### INFORMATION GIVEN

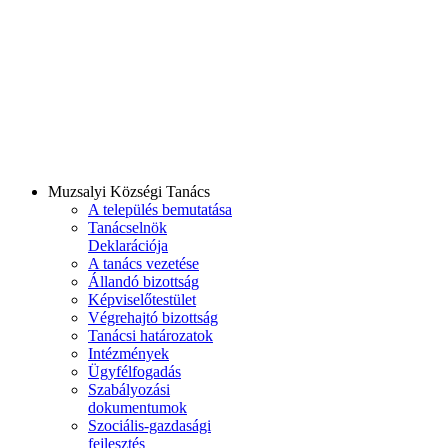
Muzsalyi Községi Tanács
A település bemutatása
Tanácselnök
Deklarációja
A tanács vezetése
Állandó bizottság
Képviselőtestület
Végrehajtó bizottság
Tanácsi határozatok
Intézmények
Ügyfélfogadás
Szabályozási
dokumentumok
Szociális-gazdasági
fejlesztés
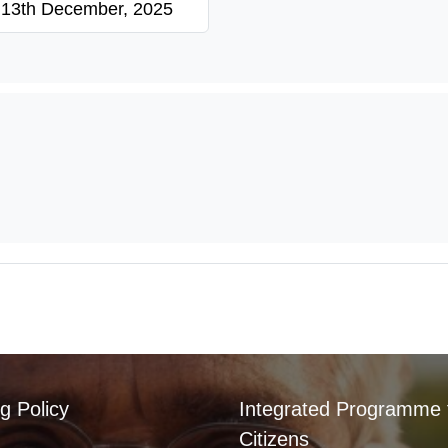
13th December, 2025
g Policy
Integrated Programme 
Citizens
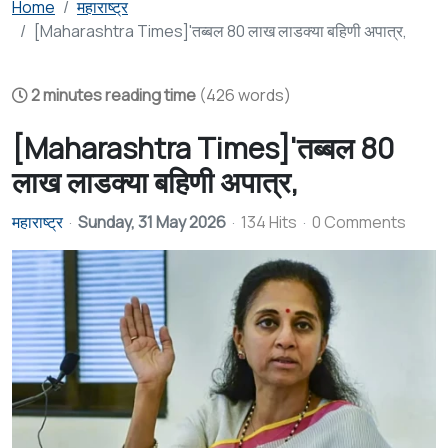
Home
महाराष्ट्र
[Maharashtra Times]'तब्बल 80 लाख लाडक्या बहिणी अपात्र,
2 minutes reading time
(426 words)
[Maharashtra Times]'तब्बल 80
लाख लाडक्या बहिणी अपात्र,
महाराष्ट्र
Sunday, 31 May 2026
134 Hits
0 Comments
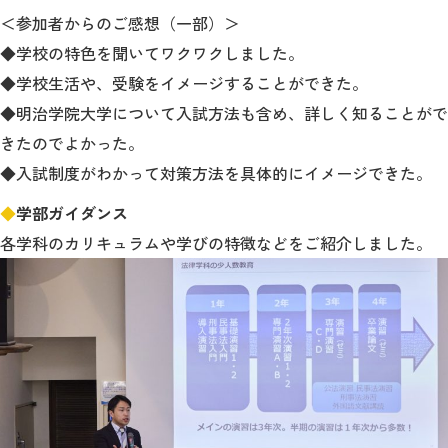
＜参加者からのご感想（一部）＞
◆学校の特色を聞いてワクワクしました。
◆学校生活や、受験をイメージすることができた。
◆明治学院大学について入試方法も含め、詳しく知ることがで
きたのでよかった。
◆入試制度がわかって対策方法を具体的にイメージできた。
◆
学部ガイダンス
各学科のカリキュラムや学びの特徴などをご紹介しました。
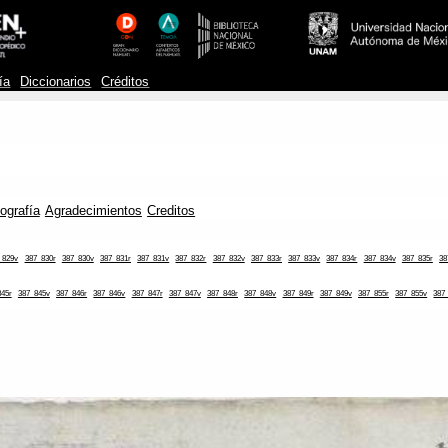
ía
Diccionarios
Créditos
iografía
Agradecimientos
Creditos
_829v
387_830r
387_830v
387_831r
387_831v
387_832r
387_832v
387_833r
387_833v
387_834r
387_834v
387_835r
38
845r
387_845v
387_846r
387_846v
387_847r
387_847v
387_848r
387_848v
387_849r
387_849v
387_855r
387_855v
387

######

**TASK INSTRUCTIONS**
With "Times" as the string to find, copy every line of the records that holds it.

**TASK ANSWER**
[Maharashtra Times]'तब्बल 80 लाख लाडक्या बहिणी अपात्र,
[Maharashtra Times]'तब्बल 80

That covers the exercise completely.